The themes of loyalty, betrayal, and revenge; the narrative development of a woman triggering the protagonist's “downfall”; and the jungle of marginalised characters encountered to get to the boss are all there.  But Kim revels in playing with these conventions to bend the jopok under his spell.  One of the film’s distinct characteristics is the segment that bridges Sun-woo’s escape from his boss’ henchmen and his last killing spree.  In this unexpected, comical sequence, which could be a short film unto itself, Sun-woo meets a Laurel and Hardy-like pair of gunrunners and has a great seated showdown with their boss.  It is a bold move because this sequence basically brings to a standstill the dramatic action of revenge, but it showcases Kim’s distinct perspective of things and references the great peculiarity of his previous films like The Quiet Family (1998) and The Foul King (2000).  In this way, Kim demonstrates an incredible confidence in his interpretation of noir as a narrative template as well as visual pleasure.  From a bloody standoff on an ice rink, a muddy buried-alive punishment that turns into a veritable resurrection, the visual motif of lamps and turning on/off lights as a more literal illustration of noir lighting and mise en scène, to the final meeting with his boss at the Melville-esque lounge with the words la dolce vita between them in the background in all its irony, A Bittersweet Life is full of cool, masculine attitude and mood.

The Man From Nowhere

The Man From Nowhere is much more diversified in terms of the scope of criminal activities with which one must contend.  It brings together the Chinese mafia, a Thai assassin, child trafficking, drug trafficking, and organ harvesting to create the formidable criminal web in which pawnshop owner Tae-shik unwittingly finds himself through his acquaintance with a little girl, So-mi, who lives in the same apartment complex as him.  Unlike Sun-woo in A Bittersweet Life, Tae-shik has a backstory – and a tragic family one at that – which informs his conscious reaction to the things that happen to him and the things he witnesses with regards to So-mi.  Even if his actions yield unexpected results, his objective to rescue So-mi never falters.  That he ends up having to confront a big-time criminal organisation and put a stop to their illegal activities in the process is ultimately secondary but convenient and dramatic in a narrative sense.

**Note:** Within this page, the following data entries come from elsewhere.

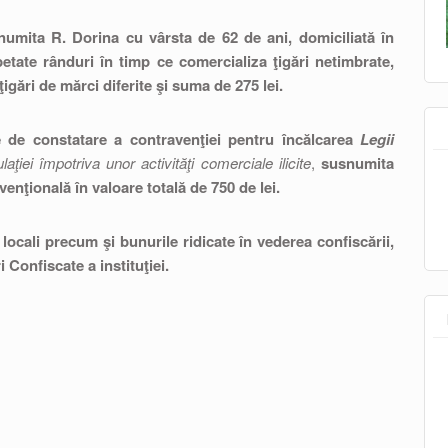
pe numita R. Dorina cu vârsta de 62 de ani, domiciliată în
petate rânduri în timp ce comercializa ţigări netimbrate,
igări de mărci diferite şi suma de 275 lei.
e de constatare a contravenţiei pentru încălcarea
Legii
laţiei împotriva unor activităţi comerciale ilicite
,
susnumita
nţională în valoare totală de 750 de lei.
locali precum şi bunurile ridicate în vederea confiscării,
Confiscate a instituţiei.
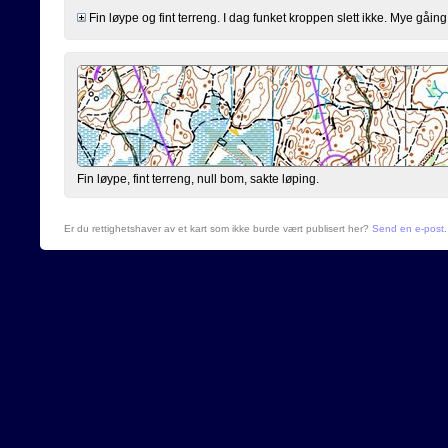
Fin løype og fint terreng. I dag funket kroppen slett ikke. Mye gåing 
Fin løype, fint terreng, null bom, sakte løping.
Er du rettighetshaver av et kart som ikke burde vært publisert her?
Send en e-post
.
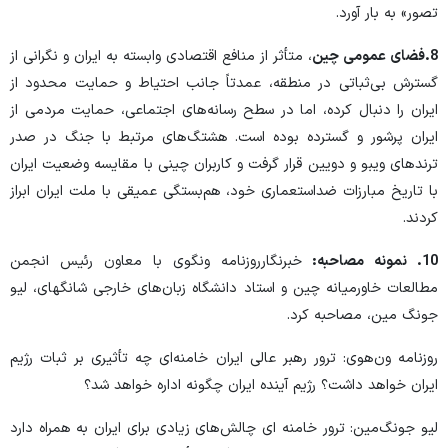
تصور» به بار آورد.
8.فضای عمومی چین
، متأثر از منافع اقتصادی وابسته به ایران و نگرانی از
گسترش بی‌ثباتی در منطقه، عمدتاً جانب احتیاط و حمایت محدود از
ایران را دنبال کرده، اما در سطح رسانه‌های اجتماعی، حمایت مردمی از
ایران پرشور و گسترده بوده است. هشتگ‌های مرتبط با جنگ در صدر
ترندهای ویبو و دویین قرار گرفت و کاربران چینی با مقایسه وضعیت ایران
با تاریخ مبارزات ضداستعماری خود، هم‌بستگی عمیقی با ملت ایران ابراز
کردند.
10. نمونه مصاحبه:
خبرنگارروزنامه ونگوی با معاون رئیس انجمن
مطالعات خاورمیانه چین و استاد دانشگاه زبان‌های خارجی شانگهای، لیو
جونگ ‌مین، مصاحبه کرد.
روزنامه ون‌هوی: ترور رهبر عالی ایران خامنه‌ای چه تأثیری بر ثبات رژیم
ایران خواهد داشت؟ رژیم آینده ایران چگونه اداره خواهد شد؟
لیو جونگ‌مین: ترور خامنه ای چالش‌های زیادی برای ایران به همراه دارد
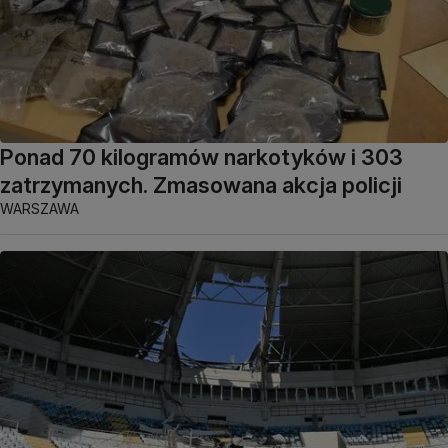
Ponad 70 kilogramów narkotyków i 303
zatrzymanych. Zmasowana akcja policji
WARSZAWA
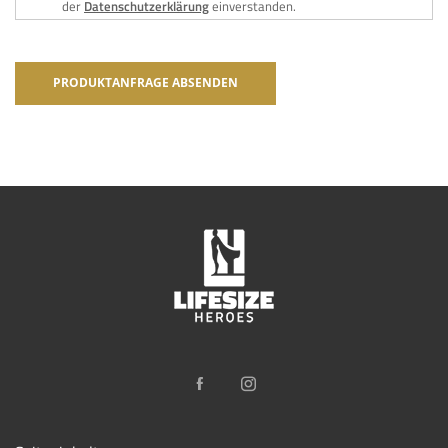
der
Datenschutzerklärung
einverstanden.
PRODUKTANFRAGE ABSENDEN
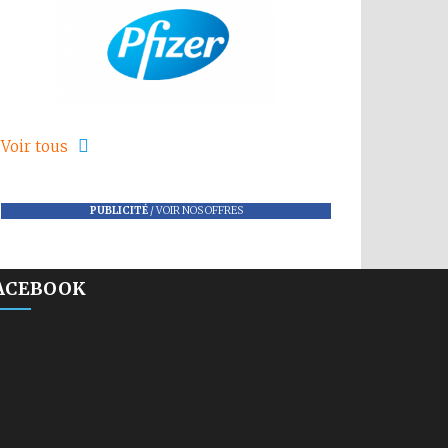
Voir tous
PUBLICITÉ
/
VOIR NOS OFFRES
ACEBOOK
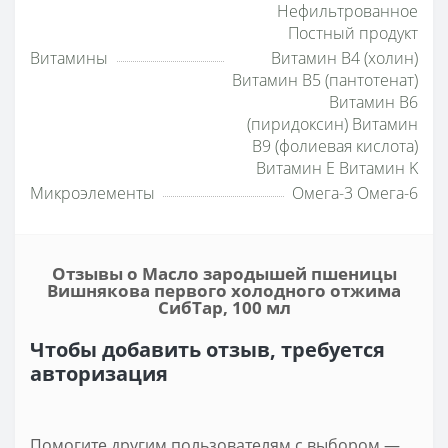
Нефильтрованное
Постный продукт
Витамины
Витамин B4 (холин)
Витамин B5 (пантотенат)
Витамин B6
(пиридоксин) Витамин
B9 (фолиевая кислота)
Витамин E Витамин K
Микроэлементы
Омега-3 Омега-6
Отзывы о Масло зародышей пшеницы
Вишнякова первого холодного отжима
СибТар, 100 мл
Чтобы добавить отзыв, требуется
авторизация
Помогите другим пользователям с выбором —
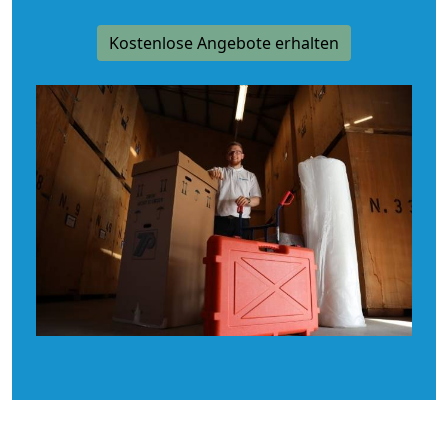
Kostenlose Angebote erhalten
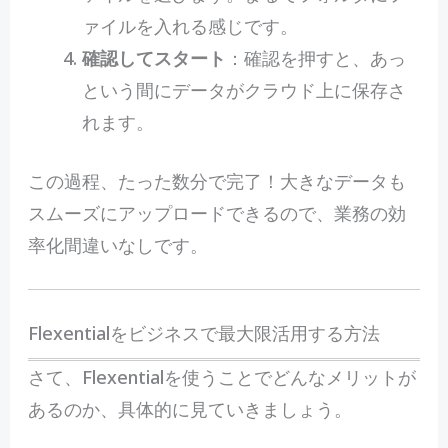
ァイルを入れる感じです。
確認してスタート
：確認を押すと、あっ
という間にデータがクラウド上に保存さ
れます。
この過程、たった数分で完了！大きなデータも
スムーズにアップロードできるので、業務の効
率化間違いなしです。
Flexentialをビジネスで最大限活用する方法
さて、Flexentialを使うことでどんなメリットが
あるのか、具体的に見ていきましょう。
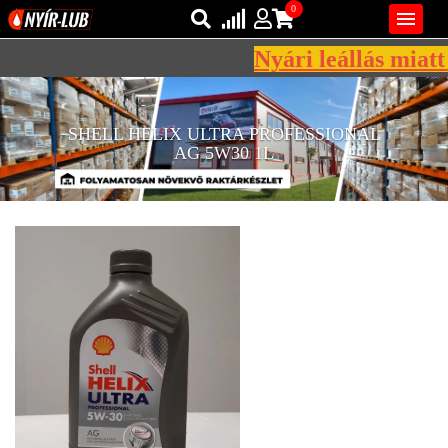
0

Nyári leállás miatt 
Bejelentkezés
AZ ÖN KOSARA ÜRES
SHELL HELIX ULTRA PROFESSIONAL
Regisztráció
AG 5W30 1L
REGISZTRÁCIÓ
KÖZLEKEDÉSI
KENŐANYAGOK
IPARI
KENŐANYAGOK
MÁRKÁK
NORMÁK
VISZKOZITÁSOK
ADALÉKOK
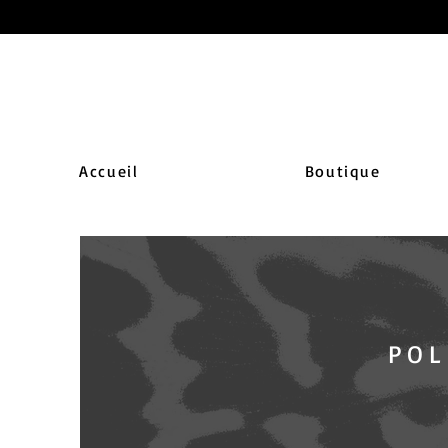
Accueil
Boutique
POL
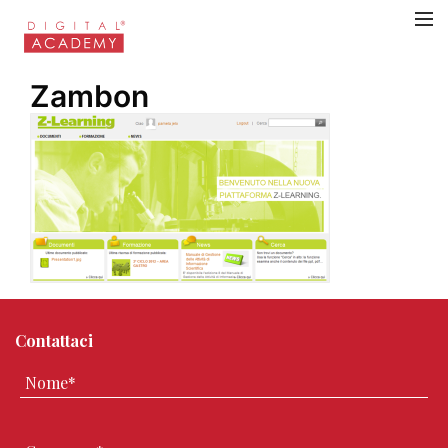
Zambon
Contattaci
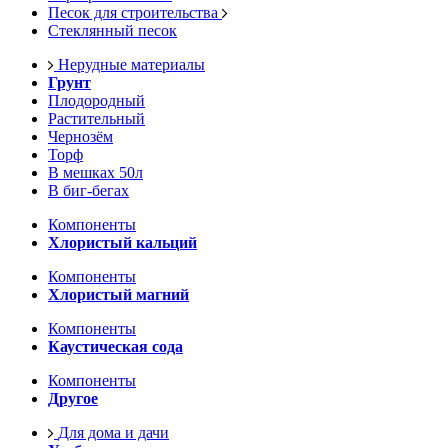
Песок для строительства
Стеклянный песок
Нерудные материалы
Грунт
Плодородный
Растительный
Чернозём
Торф
В мешках 50л
В биг-бегах
Компоненты
Хлористый кальций
Компоненты
Хлористый магний
Компоненты
Каустическая сода
Компоненты
Другое
Для дома и дачи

How Tae-shik gets embroiled in the criminal organisation run by brothers Man-seok and Jong-seok is complicated.  While some regard this complexity as a flaw, it actually reveals the film’s smartness in terms of keeping up with these complex, globalised criminal times.  The parallel strands of Tae-shik finding more about Man-seok and Jong-seok’s extensive criminal operations and the police finding more about Tae-shik’s international special agent background reflect the reality of a more connected, complicated, diverse world.  Lee’s desire to reflect this multilayered reality may also help to explain his decision to have Tae-shik’s most electrifying fights be against Ramrowan, the Thai assassin who works for Man-seok and Jong-seok, instead of the brothers themselves.  Aside from the splendid choreography, the most striking detail about their confrontations is the surprising absence of extra-diegetic music.  The sequence that consists of the silence of their first fight in a bathroom and the pulsating sounds of the dance floor as they stand and face each other as if to initiate a duel, despite the crowd of people dancing obliviously around them, is an effective example of visual and aural contrast and also foreshadows Tae-shik and Ramrowan’s even more vigorous knife fight towards the end.  At the same time, Tae-shik and Ramrowan’s confrontations rise above the story to occupy a whole other dimension unto itself, which accounts for the film’s stylisation.  In this sense, unlike his colleagues, Ramrowan serves less to drive the plot than to affirm and spectacularise Tae-shik’s character.  Ultimately, nothing topples Tae-shik’s coolness and moral sense of self, which affirm each other throughout the film: so guarded of his past, but it tempers his actions in the present.

Angels with Dirty, Pretty Faces

David Thomson writes of Alain Delon in Le samouraï, “[T]he enigmatic angel of French film, only thirty-two in 1967, and nearly feminine.  Yet so earnest and immaculate as to be thought lethal or potent.”  This description of Delon’s taciturn, schizophrenic assassin in Le samouraï is perhaps not the first image of a killer that comes immediately to mind. It certainly does not apply to the majority of assassins or gangsters in cinema, past or present.  In fact, it applies only very rarely.  Not even Ryan Gosling in Drive (2011, Nicholas Winding Refn) fits this bill, regardless of the frequent comparisons made between this film and Melville’s work; marvelous attempt, but not quite.  
Only Louis Koo in Election 2 (2006, Johnnie To) – stunning, menacing, and intensely still all at the same time – is a worthy match.  In contemporary Korean cinema, Lee Byung-hun and Won Bin.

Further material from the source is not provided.